Note that this distribution has a discontinuous jump at $\ell_k$, indeed, either the string is trimmed, either it is not. For the part where it is not, you have a concentrated mass distribution at $\ell_k$, for the other part, a continuous distribution.

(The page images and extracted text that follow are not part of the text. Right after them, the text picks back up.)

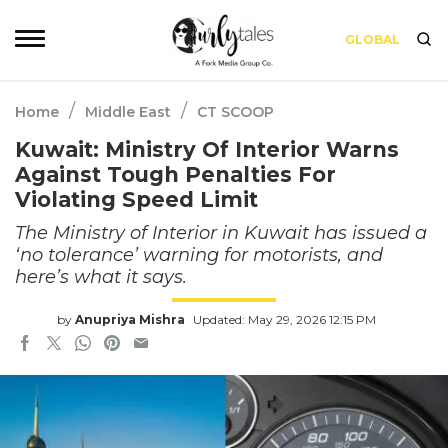
GLOBAL
/
/
Home
Middle East
CT SCOOP
Kuwait: Ministry Of Interior Warns
Against Tough Penalties For
Violating Speed Limit
The Ministry of Interior in Kuwait has issued a
‘no tolerance’ warning for motorists, and
here’s what it says.
by
Anupriya Mishra
Updated: May 29, 2026 12:15 PM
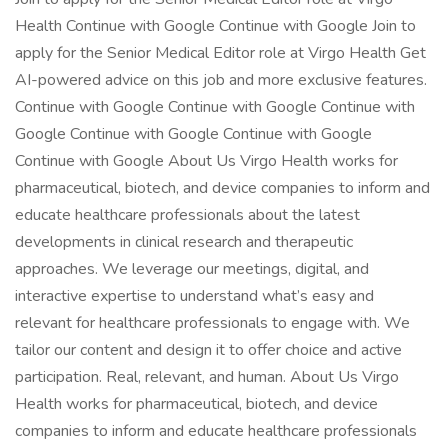
Health Continue with Google Continue with Google Join to
apply for the Senior Medical Editor role at Virgo Health Get
AI-powered advice on this job and more exclusive features.
Continue with Google Continue with Google Continue with
Google Continue with Google Continue with Google
Continue with Google About Us Virgo Health works for
pharmaceutical, biotech, and device companies to inform and
educate healthcare professionals about the latest
developments in clinical research and therapeutic
approaches. We leverage our meetings, digital, and
interactive expertise to understand what’s easy and
relevant for healthcare professionals to engage with. We
tailor our content and design it to offer choice and active
participation. Real, relevant, and human. About Us Virgo
Health works for pharmaceutical, biotech, and device
companies to inform and educate healthcare professionals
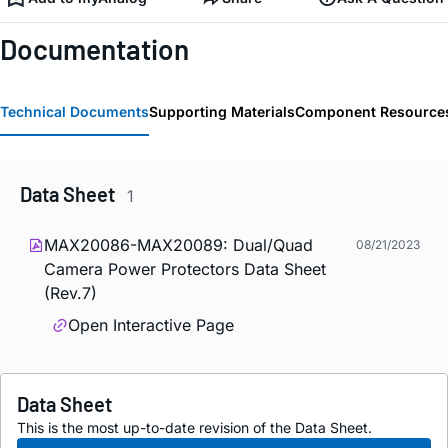
Documentation
Technical Documents
Supporting Materials
Component Resource
Data Sheet
1
MAX20086-MAX20089: Dual/Quad
08/21/2023
Camera Power Protectors Data Sheet
(Rev.7)
Open Interactive Page
Data Sheet
This is the most up-to-date revision of the Data Sheet.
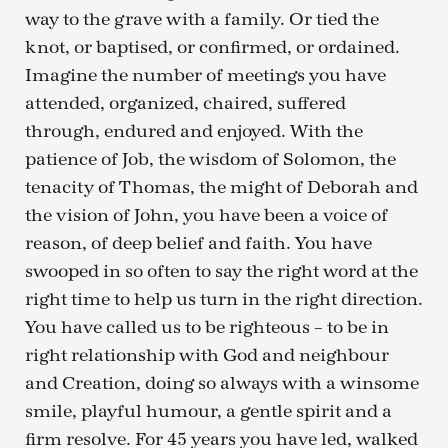
way to the grave with a family. Or tied the
knot, or baptised, or confirmed, or ordained.
Imagine the number of meetings you have
attended, organized, chaired, suffered
through, endured and enjoyed. With the
patience of Job, the wisdom of Solomon, the
tenacity of Thomas, the might of Deborah and
the vision of John, you have been a voice of
reason, of deep belief and faith. You have
swooped in so often to say the right word at the
right time to help us turn in the right direction.
You have called us to be righteous – to be in
right relationship with God and neighbour
and Creation, doing so always with a winsome
smile, playful humour, a gentle spirit and a
firm resolve. For 45 years you have led, walked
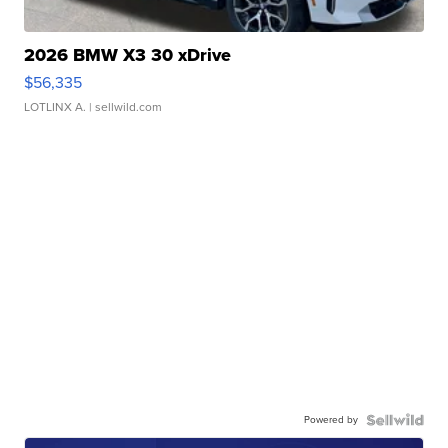
2026 BMW X3 30 xDrive
$56,335
LOTLINX A.
| sellwild.com
Powered by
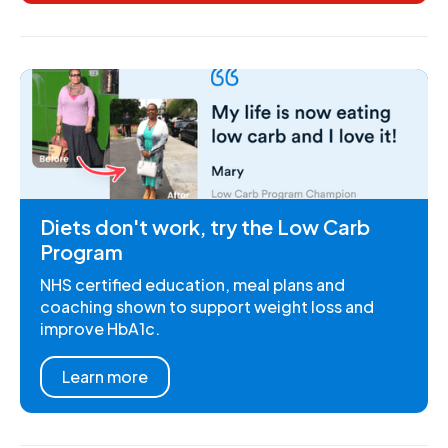
Diets don't work, try the Low Carb
Program
NHS certified education, meal plans and
coaching shown to support weight loss and
improve HbA1c.
Learn more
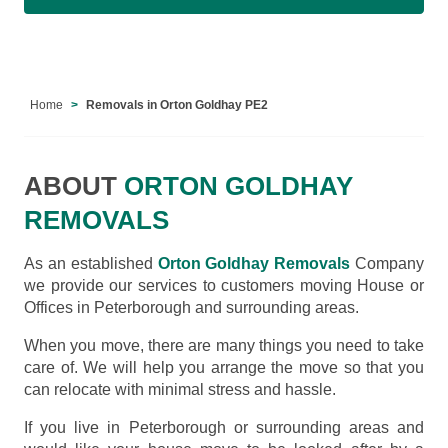
Home
Removals in Orton Goldhay PE2
ABOUT
ORTON GOLDHAY
REMOVALS
As an established
Orton Goldhay Removals
Company
we provide our services to customers moving House or
Offices in Peterborough and surrounding areas.
When you move, there are many things you need to take
care of. We will help you arrange the move so that you
can relocate with minimal stress and hassle.
If you live in Peterborough or surrounding areas and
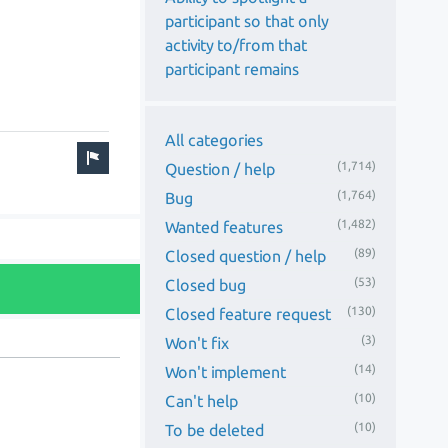
participant so that only
activity to/from that
participant remains
All categories
(1,714)
Question / help
(1,764)
Bug
(1,482)
Wanted features
(89)
Closed question / help
(53)
Closed bug
(130)
Closed feature request
(3)
Won't fix
(14)
Won't implement
(10)
Can't help
(10)
To be deleted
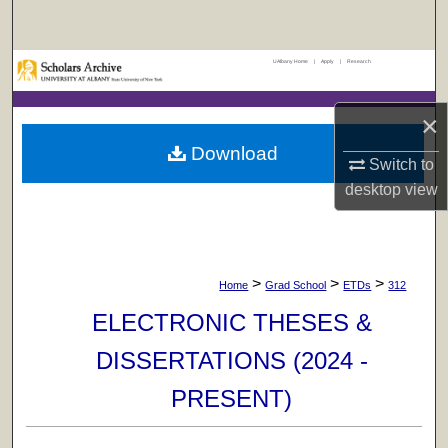
Search
UAlbany Home
|
Apply
|
Research
Browse Collections
×
My Account
Download
Switch to
About
desktop
view
Digital Commons Network™
>
>
>
Home
Grad School
ETDs
312
ELECTRONIC THESES &
DISSERTATIONS (2024 -
PRESENT)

Then, we want the distribution of the sum $\sum_i \ell_i'$. We can work out a recursion relation for the distribution

$$\mathbb{P}(\sum_{i=1}^{n} \ell_i' \leq x) = \mathbb{P}(\sum_{i=1}^{n-1} \ell_i' \leq x-\ell_n') \\ =\int_0^{\ell_n} \mathbb{P}(\sum_{i=1}^{n-1} \ell_i' \leq x-s|\ell_n'=s)\frac{1}{\sum_i\ell_i} ds + \mathbb{P}(\sum_{i=1}^{n-1} \ell_i' \leq x-\ell_n|\ell_n'=\ell_n)\left(1-\frac{\ell_n}{\sum_i\ell_i}\right) \\ =\int_0^{\ell_n} \mathbb{P}(\sum_{i=1}^{n-1} \ell_i' \leq x-s)\frac{1}{\sum_i\ell_i} ds + \mathbb{P}(\sum_{i=1}^{n-1} \ell_i' \leq x-\ell_n)\left(1-\frac{\ell_n}{\sum_i\ell_i}\right) $$

Introducing the notation $F_n(x)=\mathbb{P}(\sum_{i=1}^{n} \ell_i' \leq x)$ we have

$$F_n(x)=\int_0^{\ell_n} F_{n-1}(x-s)\frac{1}{\sum_i\ell_i} ds + F_{n-1}(x-\ell_n)\left(1-\frac{\ell_n}{\sum_i\ell_i}\right) $$

and

$$F_1(x) = \begin{cases}0 &, x<0\\ \frac{x}{\sum_i\ell_i} &, 0\leq x <\ell_1 \\ 1 &, x \geq \ell_1\end{cases}.$$

This is a recursion relation for $F_n(x)$. If we can solve it, we can go to the next step of determining $L'\sim U([0,\sum_i\ell_i'])$ for the second trimming and in the end $\mathbb{E}[\min(\ell_k',L')]$. That's how far I got for now. Maybe this is a bit too brutish an approach, but it gets us somewhere. I'll come back at you if I figure out more. Also, I think there might be an advantage to order the strings in either increasing or decreasing order of length, to work out the recursion. Just a hunch.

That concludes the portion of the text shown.